The parameters \(B_s\) and \(S\) can be taken from reference data [2].
Interestingly, if the maximum possible magnetic flux flows through the coil, then this formula becomes quite simple:
\[ \tau = {\Psi_s \over U} \tag{2.9}\]
where \(\Psi_s\) is the flux linkage [3], or the total magnetic flux through all turns of the coil, provided that the induction in the coil is maximum.
For a medium-quality coil, where the active resistance \(R\) is significant, the core saturation time is found by one of the formulas:
\[ \tau = - {L_0 \over R} \ln \left(1 - {B_s \over Q_m U} \right)
\\
\tau = - Q_m S\, N \ln \left(1 - {B_s \over Q_m U} \right)
\tag{2.10}\]
where \(Q_m\) is the magnetic quality factor of the coil:
\[ Q_m = {\mu_0 \mu_i N \over R\, \ell} \]
Recall that here \(L_0\) is the initial inductance (at zero current), and \(\mu_0 \approx 1.257\cdot 10^{-6}\,(H/m) \).
Also, to ensure the necessary accuracy of the formula, the active resistance of the coil should not go beyond the following limits:
\[ R \leq {U \over 2} {\mu_0 \mu_i N \over B_s \ell} \tag{2.11}\]
or
\[ Q_m \geq {2 B_s \over U} \]
It is easy to see that with a sufficiently small active resistance of the coil, formula (2.10) turns into expression (2.8).
Calculation example
Let's take a CF139 core with an EE1306B magnetic core, where \(\mu_i = 1480, B_s = 0.49\, (T)\).
Based on the reference data on the shape of the magnetic circuit [2] and the methodology [1], we find
core cross-sectional area \(S = E\cdot F = 16.9\cdot 10^{-6}\, (m^2)\),
and the average length of the magnetic line of the core \(\ell = A + 2C + 2D - E = 28\cdot 10^{-3} \, (m)\).
We wind a coil with the number of turns \(N=10\) on the middle core of the core and apply voltage \(U = 10\, (V)\) to it.
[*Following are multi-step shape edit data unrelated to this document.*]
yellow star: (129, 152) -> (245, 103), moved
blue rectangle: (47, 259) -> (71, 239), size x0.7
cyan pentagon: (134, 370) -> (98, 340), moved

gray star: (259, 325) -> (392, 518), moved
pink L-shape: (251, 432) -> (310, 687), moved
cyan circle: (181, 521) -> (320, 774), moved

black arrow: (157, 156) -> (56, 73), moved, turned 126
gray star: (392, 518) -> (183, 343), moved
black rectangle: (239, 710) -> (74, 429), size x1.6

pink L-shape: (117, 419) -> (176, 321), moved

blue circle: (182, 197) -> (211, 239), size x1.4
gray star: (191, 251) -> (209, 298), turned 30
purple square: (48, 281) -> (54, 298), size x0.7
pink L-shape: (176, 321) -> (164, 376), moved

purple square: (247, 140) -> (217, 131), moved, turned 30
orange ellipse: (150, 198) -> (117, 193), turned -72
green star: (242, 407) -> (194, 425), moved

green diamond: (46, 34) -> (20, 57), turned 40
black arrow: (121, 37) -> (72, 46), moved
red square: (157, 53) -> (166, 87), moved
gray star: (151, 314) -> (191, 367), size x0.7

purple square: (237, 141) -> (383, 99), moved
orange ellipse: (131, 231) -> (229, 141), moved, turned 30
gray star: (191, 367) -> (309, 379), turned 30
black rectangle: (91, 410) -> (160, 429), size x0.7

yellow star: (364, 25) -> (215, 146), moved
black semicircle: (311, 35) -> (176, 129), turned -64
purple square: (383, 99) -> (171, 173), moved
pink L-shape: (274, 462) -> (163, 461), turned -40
Then, according to formula (2.8), the core saturation time will be equal to: \(\tau = 8.3\cdot 10^{-6}\, (s)\), or 8.3 µs.
If we want to take into account the resistance of the coil wire, which is, say, 1 Ohm, then the core saturation time must be recalculated using formula (2.10).
Then first we find the magnetic quality factor \(Q_m = 0.664\), after which we check it for condition (2.11),
and then we substitute it into (2.10), and we get the corrected core saturation time: \(\tau = 8.6\cdot 10^{-6}\, (s)\), or 8.6 µs.
Conclusions
In this work, approximate formulas were derived for calculating the saturation time of the core using reference data on ferromagnetic materials: saturation induction and initial magnetic permeability.
Their accuracy is sufficient for fast calculations with coils with high (formula 2.8) and medium (formula 2.10) quality factors.
Without taking into account the active resistance of the coil wire, the saturation time of the core is proportional to the saturation induction, the cross-sectional area of the core and the number of turns of the coil wound around it,
and inversely proportional to the voltage applied to the coil.
Accounting for this resistance leads to a small correction that takes into account the initial permeability and geometric parameters of the core.